■ Listed entries

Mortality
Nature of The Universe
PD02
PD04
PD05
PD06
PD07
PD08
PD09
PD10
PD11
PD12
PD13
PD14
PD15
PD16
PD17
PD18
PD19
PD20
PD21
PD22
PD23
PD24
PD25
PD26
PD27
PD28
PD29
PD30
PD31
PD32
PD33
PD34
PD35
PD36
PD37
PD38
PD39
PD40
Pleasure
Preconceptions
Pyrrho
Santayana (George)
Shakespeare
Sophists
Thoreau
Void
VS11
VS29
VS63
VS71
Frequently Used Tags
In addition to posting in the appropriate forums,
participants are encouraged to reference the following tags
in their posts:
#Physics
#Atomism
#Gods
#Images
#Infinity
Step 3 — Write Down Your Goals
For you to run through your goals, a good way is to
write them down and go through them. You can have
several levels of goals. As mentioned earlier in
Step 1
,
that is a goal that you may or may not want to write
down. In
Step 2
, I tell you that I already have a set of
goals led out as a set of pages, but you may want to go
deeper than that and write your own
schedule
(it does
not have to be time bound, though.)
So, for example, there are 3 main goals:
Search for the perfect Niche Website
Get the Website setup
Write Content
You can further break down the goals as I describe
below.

* * *

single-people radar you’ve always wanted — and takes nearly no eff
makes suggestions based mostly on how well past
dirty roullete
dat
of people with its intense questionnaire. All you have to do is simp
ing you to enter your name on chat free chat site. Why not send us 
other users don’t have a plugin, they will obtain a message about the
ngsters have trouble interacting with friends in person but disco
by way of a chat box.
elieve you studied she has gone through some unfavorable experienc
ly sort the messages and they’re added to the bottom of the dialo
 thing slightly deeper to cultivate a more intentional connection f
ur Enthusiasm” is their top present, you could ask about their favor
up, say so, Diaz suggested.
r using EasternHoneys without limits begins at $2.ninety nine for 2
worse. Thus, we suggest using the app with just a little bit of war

■ Task prompt
If a line of the listing above holds the string "that", copy it.

■ Result below
that is a goal that you may or may not want to write
, I tell you that I already have a set of
deeper than that and write your own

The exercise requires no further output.